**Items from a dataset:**
+++

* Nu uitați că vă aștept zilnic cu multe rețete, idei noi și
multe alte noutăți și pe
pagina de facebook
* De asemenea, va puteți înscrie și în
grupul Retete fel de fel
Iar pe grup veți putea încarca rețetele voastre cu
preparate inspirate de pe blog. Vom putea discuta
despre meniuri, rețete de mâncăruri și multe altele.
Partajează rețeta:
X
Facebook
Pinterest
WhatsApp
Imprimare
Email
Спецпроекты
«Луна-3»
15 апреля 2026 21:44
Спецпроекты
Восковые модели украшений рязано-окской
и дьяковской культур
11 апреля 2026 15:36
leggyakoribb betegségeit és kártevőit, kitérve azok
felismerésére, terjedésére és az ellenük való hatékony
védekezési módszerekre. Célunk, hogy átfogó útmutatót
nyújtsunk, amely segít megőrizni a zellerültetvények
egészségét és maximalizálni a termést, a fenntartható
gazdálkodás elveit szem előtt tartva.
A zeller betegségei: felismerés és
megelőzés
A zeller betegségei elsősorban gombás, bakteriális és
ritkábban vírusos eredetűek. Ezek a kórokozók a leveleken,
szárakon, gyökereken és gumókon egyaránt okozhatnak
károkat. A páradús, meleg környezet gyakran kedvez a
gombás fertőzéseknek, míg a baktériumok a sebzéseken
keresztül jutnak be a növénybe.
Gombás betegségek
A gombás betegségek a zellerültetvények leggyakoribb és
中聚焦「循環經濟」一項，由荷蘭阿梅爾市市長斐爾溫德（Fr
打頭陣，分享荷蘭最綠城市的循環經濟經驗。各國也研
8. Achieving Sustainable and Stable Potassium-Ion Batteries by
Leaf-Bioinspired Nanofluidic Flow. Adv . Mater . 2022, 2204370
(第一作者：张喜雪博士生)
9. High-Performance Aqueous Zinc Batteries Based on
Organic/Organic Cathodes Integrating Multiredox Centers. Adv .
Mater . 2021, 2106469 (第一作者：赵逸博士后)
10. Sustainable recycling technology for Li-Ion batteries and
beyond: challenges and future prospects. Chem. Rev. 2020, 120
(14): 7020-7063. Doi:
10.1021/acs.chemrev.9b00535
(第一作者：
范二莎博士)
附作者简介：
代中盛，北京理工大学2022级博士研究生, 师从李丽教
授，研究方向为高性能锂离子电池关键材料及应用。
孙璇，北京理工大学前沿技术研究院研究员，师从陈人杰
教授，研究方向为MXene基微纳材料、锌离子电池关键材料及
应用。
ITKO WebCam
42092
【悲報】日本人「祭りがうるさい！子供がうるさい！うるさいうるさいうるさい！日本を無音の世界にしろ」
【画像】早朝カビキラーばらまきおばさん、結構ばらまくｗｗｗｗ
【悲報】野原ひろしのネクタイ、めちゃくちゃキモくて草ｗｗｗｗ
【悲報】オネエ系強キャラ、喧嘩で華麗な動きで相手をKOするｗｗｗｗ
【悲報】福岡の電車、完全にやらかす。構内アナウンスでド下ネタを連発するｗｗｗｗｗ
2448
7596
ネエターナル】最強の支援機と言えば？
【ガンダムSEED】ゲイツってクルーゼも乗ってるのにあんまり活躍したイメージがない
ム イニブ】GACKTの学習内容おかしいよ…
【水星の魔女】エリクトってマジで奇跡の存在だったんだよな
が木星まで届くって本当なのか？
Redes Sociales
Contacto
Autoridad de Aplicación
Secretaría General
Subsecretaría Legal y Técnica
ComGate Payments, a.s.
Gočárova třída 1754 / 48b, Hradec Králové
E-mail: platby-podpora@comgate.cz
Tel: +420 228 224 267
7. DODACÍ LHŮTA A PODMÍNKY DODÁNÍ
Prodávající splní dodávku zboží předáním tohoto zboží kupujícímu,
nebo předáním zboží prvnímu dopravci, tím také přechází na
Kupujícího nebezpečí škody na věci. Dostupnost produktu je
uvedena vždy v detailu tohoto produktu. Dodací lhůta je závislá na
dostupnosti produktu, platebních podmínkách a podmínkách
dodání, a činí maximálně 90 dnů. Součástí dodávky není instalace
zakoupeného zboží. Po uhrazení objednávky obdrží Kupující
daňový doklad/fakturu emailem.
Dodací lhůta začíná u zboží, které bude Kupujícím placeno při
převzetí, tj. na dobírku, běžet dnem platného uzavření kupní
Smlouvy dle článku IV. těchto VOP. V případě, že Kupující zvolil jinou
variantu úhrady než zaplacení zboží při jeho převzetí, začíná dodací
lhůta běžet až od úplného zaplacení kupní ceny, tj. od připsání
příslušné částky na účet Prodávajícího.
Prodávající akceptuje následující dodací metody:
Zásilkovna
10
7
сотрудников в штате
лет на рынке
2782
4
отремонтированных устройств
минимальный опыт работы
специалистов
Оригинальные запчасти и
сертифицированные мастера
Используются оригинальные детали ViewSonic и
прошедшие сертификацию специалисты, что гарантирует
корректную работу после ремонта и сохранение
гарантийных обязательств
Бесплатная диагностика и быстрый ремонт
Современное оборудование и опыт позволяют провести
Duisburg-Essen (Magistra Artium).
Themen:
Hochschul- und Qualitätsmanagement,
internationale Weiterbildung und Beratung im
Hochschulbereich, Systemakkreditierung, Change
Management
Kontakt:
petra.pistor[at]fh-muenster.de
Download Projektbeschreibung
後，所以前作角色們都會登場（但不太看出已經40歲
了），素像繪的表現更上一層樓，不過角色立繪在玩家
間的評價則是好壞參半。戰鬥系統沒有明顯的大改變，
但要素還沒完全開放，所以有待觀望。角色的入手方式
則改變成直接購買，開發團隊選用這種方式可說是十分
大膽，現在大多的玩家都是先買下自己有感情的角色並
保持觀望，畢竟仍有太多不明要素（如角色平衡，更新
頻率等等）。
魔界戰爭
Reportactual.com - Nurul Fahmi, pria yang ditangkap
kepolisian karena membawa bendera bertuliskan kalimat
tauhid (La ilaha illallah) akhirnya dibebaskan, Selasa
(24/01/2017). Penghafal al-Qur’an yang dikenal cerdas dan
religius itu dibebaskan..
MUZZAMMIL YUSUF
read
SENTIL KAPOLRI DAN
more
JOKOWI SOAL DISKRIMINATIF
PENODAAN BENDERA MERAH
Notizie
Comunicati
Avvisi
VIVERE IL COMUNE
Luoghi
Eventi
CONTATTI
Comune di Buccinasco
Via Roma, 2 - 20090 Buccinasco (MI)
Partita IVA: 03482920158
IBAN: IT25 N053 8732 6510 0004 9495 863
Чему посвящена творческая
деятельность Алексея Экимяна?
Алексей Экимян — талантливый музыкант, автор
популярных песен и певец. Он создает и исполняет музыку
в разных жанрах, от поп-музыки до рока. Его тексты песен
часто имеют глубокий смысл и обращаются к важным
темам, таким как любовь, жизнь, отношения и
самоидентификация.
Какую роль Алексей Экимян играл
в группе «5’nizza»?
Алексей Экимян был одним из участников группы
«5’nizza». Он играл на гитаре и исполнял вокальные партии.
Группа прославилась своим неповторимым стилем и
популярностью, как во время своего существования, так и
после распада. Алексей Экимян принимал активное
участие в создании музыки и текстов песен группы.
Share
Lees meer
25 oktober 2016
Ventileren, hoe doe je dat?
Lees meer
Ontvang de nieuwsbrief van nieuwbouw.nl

+++

**THE PROBLEM:** Your answer should be each line of the data that contains the word "песен", copied as it stands.

**TASK RESULT:**
популярных песен и певец. Он создает и исполняет музыку
в разных жанрах, от поп-музыки до рока. Его тексты песен
участие в создании музыки и текстов песен группы.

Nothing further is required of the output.